Geçtiğimiz günlerde ülkenin birçok bölgesinde çıkan orman yangınlarıyla mücadele etmek zorunda kalan Lübnan komşu ülkelerin de yardımıyla güçlükle söndürebildiği yangınların şokunu henüz üzerinden atlatamadan protesto gösterileriyle sarsılmaya başladı.

Yolsuzlukları, ekonomik durumun kötüleşmesini ve iletişime yeni vergiler getirilmesini protesto için başlatılan gösteriler ülkenin her yerinde devam ediyor.

Beyrut sokaklarından Arap Baharı’nın “Halk rejimi devirmek istiyor” şeklindeki o ünlü sloganı yankılanıyor.

Farklı din ve mezheplere dayalı bölünmüş bir siyasi yapının hüküm sürdüğü ülkede halk hareketinin başarıya ulaşabilmesi için öncelikle “Hangi rejim?” sorusuna cevap bulunması gerekiyor.

Çünkü Lübnan’da Cumurbaşkanı Mişel Avn Marunî Hıristiyan, Meclis Başkanı Nebih Berri Şii Müslüman ve Başbakan Saad el-Hariri Sünni Müslüman.

Fakat ülkeyi gerçek anlamda yöneten İran’a bağlı Şii Hizbullah örgütü ve lideri Hasan Nasrallah.

Lübnan siyasetinde yıllardır farklı dinlerden ve mezheplerden birkaç aile ön planda.

Söz konusu bölünmüşlükte hiç kimsenin ülke sorunlarını düşündüğü yok.

Her biri kendi çıkarlarını garanti altına alma ve cebini doldurma peşinde.

Lübnan’daki bu kokuşmuş sistem işgal sonrası Irak’a da uygulandı ve ne yazık ki Irak’ın durumu da Lübnan’dan farklı değil.

Her iki ülkede de halkın protesto gösterileriyle devireceği tek bir rejim yok.

Dolayısıyla hükümetlerin istifası çözüm olmuyor.

Etnik, dini ve mezhepçi paylaşım üzerine kurulu sistemin tamamen değişmesi gerekiyor.

Nasrallah, protesto gösterileri üzerine yaptığı konuşmada hükümeti uyararak, yoksullara yeni vergiler uygulanırsa kendilerinin de sokağa ineceğini söyledi.

“Biz de sokağa ineriz” açıklamasının hükümete uyarı olduğu kadar göstericilere yönelik üstü kapalı bir tehdit içerdiği kesin.

Fakat Hizbullah liderinin konuşmasının hemen ardından göstericilerden “Hepsi demek hepsi demektir.

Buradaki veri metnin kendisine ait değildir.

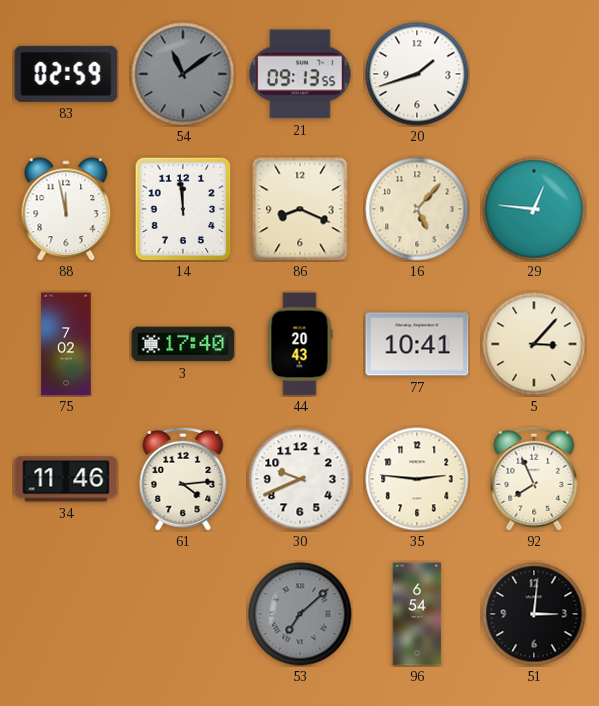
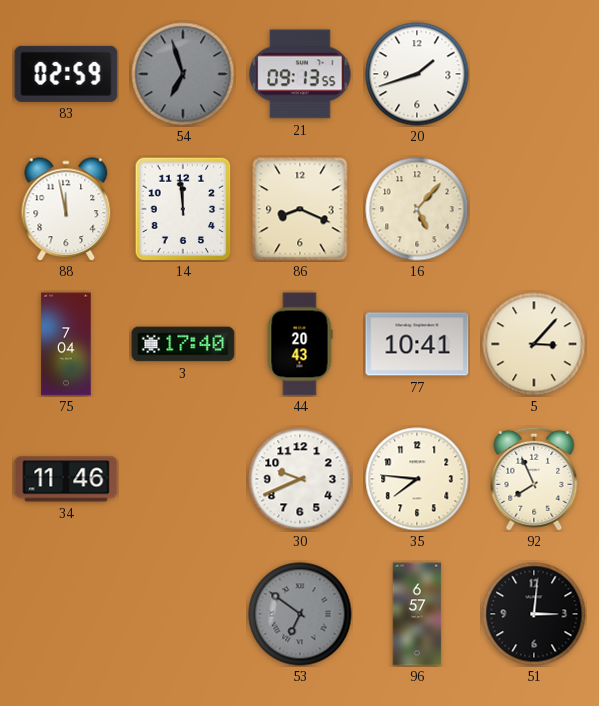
54: 11:09 -> 6:57
29: 12:46 -> none
75: 7:02 -> 7:04
61: 4:14 -> none
35: 2:46 -> 7:46
53: 7:08 -> 6:51
96: 6:54 -> 6:57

Nasrallah da onlardan biridir” sloganları yükseldi.

Lübnanlılar Nasrallah’ı suçladıkları ve artık görmek istemedikleri diğer liderlerden ayrı bir yere koymuyor.

Ülkeyi yıllardır yöneten ve bugünkü tablonun ortaya çıkmasından sorumlu olan Lübnanlı liderler halka sükûnet çağrısında bulunsa da Lübnan halkı kendilerine güvenmiyor.

İran medyasının iddiasına göre ise Lübnan halkının yolsuzluğu ve kötü yönetimi protesto için düzenlediği gösteriler “direniş eksenini” hedef alıyor.

Saad el-Hariri, koalisyon ortaklarına ekonomik sorunlara çözüm bulmaları için 72 saat süre verdi ve istifa edebileceği imasında bulundu.

Hizbullah ise hükümetin istifasını istemiyor.

Çünkü perde arkasından Lübnan’ı yönetirken Saad el-Hariri gibi zayıf bir başbakana ihtiyacı var.

Lübnan Cumurbaşkanı Mişel Avn, geçenlerde Osmanlıların Lübnanlılara devlet terörü uyguladığını öne sürerek işgalci Batı ülkelerine övgüde bulunmuştu.

Osmanlı Devleti dönemine çamur atan Avn’ın başında olduğu ülkede halk, devleti kontrolleri altında tutan silahlı örgütlerin tehdidi altında.

Şii Emel grubu milisleri göstericileri katletmeye başladı bile.

Suriye’de halkın özgür iradesinin tecellisini engellemek için katliam yapanlar Lübnan halkına mı acıyacak?!.